Like a lot of things I’m trying right now, it’s not magic, but it’s helping. And most days, that’s good enough.
What work-from-home tricks are you trying, in these days?
One of the things that surprised me when this pandemic hit was the grocery store panic.
I understand a bit of stocking up, especially if you’re not going to go out as much for a while. (I come from Texan and Midwestern farming families, and one of my grandmothers had a basement stocked with enough canned goods to weather the apocalypse. After my Papaw’s funeral, when Aunt Carmen and I cleaned out the fridge, we had to sneak a jar of long-expired mayonnaise and another of salad dressing out the side door so Mimi wouldn’t see us.)
Anyway, in the face of looming quarantine, it only made sense for people to buy a bit more than usual, if they could. But I was shocked by the stories of empty shelves and long grocery lines, and especially flummoxed by the toilet paper hoarding. It dismayed me, too: I felt like we were giving into our worst impulses before things had even gotten really bad.
When the big stores have been short on some supplies – even Trader Joe’s was low on pasta sauce and toilet paper, for a while – the little bodegas in my neighborhood have still had the essentials. I’ve been dropping in once or twice a week, for eggs or peanut butter or a red bell pepper, and a little chitchat with the guy behind the counter. The TV is usually playing something in Spanish, and I’ll see a kid coming in to buy a candy bar, or a Latina grandmother shopping for dinner.
I don’t speak (much) Spanish, but I grew up hearing it on the street: Spanish is the first language of so many folks who live in Texas. Because Eastie is home to lots of immigrants from the Caribbean and other parts of Latin America, I hear a lot of Spanish spoken here, and it feels like home.
I’m grateful for the convenience of the bodega, the chance to support a small business, and the good chance that they’ll have what I need (including toilet paper). It makes me feel a bit more a part of the neighborhood, and it reminds me that so often, what we need is right here.

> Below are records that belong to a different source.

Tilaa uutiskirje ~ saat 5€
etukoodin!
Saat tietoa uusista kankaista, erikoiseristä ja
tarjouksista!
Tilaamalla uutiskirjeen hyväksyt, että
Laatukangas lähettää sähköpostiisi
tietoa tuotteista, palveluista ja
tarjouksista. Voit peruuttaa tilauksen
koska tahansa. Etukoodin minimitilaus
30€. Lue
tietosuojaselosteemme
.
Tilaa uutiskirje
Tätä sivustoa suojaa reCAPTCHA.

(Photo is of Molly Wizenberg’s roasted eggplant ratatouille, which I have made twice recently and am totally making again this weekend.)

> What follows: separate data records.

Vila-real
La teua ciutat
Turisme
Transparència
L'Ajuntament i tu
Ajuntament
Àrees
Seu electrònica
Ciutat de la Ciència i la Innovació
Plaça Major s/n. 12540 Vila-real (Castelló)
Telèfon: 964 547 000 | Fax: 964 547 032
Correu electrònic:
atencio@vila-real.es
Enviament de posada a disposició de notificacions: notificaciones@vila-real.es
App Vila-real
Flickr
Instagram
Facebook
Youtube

Since the schools and daycare centers closed, my neighbors have been looking for ways to keep their kids occupied. Especially as the weather warms, I’m seeing a lot of sidewalk chalk in the neighborhood.
Rainbows are a popular theme (they’re in lots of windows, too, including mine). One family scrawled “Quarantine” on the brick wall of their house, and played some tic-tac-toe games on the sidewalk nearby. They also wrote all their names, which I found both lovely and heartbreaking: we are here.Â
My friend Ally and her kids have created a couple of epic hopscotch games, involving directions like “Spin 3 Times” and “Dance Party” (see above). And last week, I saw a heartfelt complaint next to the hockey courts at the end of my street: “Mayor Walsh took our hockey nets! We our [sic] very upset!” Someone else had printed an answer beneath: “We are all not happy about how things are going, but we will get through this.”
I have yet to invest in my own sidewalk chalk (maybe I should?), but for now, I’m enjoying the messages I find on my runs and walks, like this one:
That’s all we can do. Love all, wash our hands, keep telling our stories, get outside in the sunshine when we can. And keep going. Somehow we’ll make it through.